On the life side, Cronin notes that the domestic market is doing well and benefitting from a move by customers away from low interest bearing bank deposit accounts. The cross border sector is also growing exceptionally well in its main markets of the UK and Italy. She does not detect much growth in the VA business in the UK and thinks that the growth there is in the unit linked sector. The move to Solvency II will create an “interesting” situation in relation to the treatment of the Italian tax asset. While the recently introduced limitations on how this is treated for Solvency I purposes will fall into abeyance, the Central Bank will expect companies to value the tax asset on the Prudent Person Principle and to give serious consideration to liquidity and concentration risk.
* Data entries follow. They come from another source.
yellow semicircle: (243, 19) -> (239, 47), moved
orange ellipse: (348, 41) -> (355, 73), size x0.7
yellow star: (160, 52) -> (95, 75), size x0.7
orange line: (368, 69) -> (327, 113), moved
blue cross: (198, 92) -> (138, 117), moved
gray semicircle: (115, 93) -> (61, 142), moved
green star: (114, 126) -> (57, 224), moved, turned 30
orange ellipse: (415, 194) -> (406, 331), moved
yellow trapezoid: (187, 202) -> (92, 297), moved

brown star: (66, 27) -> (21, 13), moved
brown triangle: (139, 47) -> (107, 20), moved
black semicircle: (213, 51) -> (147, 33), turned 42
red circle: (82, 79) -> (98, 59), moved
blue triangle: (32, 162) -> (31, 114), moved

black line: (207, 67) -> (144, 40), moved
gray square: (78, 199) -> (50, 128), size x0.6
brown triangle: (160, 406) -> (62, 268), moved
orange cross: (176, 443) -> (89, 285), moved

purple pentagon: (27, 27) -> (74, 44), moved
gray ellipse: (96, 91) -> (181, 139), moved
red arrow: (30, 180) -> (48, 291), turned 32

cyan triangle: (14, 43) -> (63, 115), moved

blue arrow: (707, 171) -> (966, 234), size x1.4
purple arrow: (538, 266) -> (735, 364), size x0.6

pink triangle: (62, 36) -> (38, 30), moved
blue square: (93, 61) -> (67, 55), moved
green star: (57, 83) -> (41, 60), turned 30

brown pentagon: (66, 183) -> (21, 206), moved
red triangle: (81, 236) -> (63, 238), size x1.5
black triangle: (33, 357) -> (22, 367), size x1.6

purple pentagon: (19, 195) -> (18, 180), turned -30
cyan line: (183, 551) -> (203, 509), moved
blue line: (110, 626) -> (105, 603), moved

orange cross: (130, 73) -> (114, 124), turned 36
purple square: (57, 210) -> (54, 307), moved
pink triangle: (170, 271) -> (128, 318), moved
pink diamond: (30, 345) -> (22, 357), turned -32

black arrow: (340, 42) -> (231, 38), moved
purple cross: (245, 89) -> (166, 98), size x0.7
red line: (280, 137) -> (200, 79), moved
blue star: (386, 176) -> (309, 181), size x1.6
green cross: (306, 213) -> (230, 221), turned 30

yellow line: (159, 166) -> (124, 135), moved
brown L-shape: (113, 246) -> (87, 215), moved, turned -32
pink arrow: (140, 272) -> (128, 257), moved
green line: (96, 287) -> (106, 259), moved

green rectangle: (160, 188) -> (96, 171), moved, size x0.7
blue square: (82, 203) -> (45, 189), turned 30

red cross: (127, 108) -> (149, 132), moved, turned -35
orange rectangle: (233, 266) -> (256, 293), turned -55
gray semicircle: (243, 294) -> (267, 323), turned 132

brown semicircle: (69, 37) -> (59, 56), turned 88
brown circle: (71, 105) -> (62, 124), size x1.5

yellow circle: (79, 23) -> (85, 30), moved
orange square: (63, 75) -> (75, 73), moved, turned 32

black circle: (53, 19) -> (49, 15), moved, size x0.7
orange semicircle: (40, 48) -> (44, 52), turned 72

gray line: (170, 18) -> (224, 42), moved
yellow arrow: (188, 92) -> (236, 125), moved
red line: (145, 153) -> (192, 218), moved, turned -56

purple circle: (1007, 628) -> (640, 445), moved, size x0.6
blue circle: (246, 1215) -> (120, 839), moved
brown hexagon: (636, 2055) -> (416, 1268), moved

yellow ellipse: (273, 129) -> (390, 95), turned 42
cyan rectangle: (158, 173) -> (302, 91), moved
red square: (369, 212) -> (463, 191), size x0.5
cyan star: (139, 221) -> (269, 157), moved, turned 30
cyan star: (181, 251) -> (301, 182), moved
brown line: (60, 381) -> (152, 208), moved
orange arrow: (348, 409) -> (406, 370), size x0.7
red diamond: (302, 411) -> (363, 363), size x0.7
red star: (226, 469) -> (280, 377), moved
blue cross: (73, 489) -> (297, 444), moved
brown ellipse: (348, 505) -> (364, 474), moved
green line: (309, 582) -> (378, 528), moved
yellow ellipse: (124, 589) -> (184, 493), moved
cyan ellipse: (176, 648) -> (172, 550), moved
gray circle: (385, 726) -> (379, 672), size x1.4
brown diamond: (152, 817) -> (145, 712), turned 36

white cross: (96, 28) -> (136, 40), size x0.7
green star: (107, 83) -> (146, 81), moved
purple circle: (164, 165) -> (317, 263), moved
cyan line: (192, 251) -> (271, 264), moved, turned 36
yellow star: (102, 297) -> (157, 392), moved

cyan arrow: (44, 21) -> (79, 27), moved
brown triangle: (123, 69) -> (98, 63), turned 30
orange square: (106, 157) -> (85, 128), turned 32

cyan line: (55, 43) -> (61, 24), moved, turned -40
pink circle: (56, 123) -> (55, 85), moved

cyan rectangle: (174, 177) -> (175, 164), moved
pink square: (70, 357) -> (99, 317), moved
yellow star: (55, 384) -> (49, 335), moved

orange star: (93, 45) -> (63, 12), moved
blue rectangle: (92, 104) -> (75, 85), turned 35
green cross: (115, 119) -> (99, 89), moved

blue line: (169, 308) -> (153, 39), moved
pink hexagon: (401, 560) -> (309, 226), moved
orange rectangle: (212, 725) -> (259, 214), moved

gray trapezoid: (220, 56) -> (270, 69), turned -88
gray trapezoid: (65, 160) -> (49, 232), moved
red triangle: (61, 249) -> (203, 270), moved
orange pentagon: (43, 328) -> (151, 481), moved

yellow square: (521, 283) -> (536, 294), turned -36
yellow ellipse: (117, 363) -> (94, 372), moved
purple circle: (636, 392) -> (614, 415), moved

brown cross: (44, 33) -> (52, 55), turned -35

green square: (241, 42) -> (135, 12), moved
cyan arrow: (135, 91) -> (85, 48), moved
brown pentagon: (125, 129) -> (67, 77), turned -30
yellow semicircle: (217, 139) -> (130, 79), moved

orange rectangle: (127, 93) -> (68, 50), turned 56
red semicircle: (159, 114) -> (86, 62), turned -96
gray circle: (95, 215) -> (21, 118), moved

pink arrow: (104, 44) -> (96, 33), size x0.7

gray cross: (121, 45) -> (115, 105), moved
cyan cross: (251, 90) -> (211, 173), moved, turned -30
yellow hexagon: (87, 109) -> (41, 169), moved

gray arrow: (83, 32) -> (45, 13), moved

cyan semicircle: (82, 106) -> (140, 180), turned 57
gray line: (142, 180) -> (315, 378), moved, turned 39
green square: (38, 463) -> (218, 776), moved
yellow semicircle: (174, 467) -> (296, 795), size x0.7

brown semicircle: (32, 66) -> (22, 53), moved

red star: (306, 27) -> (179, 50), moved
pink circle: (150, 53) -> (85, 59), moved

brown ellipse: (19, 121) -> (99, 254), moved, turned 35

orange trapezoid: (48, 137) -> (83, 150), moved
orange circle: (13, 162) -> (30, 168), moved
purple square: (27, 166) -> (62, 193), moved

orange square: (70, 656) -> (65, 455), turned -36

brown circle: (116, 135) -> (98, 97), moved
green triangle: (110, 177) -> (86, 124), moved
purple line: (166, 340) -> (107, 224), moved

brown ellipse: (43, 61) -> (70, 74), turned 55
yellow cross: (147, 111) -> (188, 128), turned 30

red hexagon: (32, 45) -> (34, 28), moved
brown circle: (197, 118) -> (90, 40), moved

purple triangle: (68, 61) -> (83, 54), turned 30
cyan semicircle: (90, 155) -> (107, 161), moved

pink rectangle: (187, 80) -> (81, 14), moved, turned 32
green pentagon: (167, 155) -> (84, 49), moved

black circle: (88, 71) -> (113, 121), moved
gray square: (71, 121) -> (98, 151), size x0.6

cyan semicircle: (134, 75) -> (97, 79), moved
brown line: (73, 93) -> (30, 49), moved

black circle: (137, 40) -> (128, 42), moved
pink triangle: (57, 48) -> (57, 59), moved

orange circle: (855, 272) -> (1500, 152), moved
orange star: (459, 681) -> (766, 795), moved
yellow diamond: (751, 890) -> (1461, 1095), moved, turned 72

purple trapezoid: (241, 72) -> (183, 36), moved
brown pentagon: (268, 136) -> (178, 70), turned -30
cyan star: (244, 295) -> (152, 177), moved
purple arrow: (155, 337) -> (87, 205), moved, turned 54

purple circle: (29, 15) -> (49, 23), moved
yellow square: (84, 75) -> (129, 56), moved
Where companies do value it fully the Bank will be looking for evidence that this is appropriate.

Preparations for Solvency II are on course and Cronin expects that the implementation at the end of the year will be reasonably smooth if firms maintain the current strong momentum that exists in the Solvency II project. The final Implementing Technical Standards and guidance notes have just been signed off by EIOPA and the preparatory phase QRTS were all submitted successfully within the recent deadline. The next exercise will be to examine the quality of the data submitted. Cronin believes this could be an interesting challenge given the robustness of some of the systems in place.

One issue that is exercising some companies is what percentage of the SCR will be deemed satisfactory by the Central Bank, as in the Solvency I regime it was considered necessary to cover at least 150% of the solvency margin. The answer, according to Cronin, is that “it depends”. In this she is perhaps reflecting the scepticism with which the Bank views the SCR, as recently articulated by Deputy Governor Roux. It is here that the Central Bank will be looking closely at the ORSA and its central role in establishing the real capital needs of the company.

Clearly Sylvia Cronin has much on her agenda but it was nice to see that she is still smiling.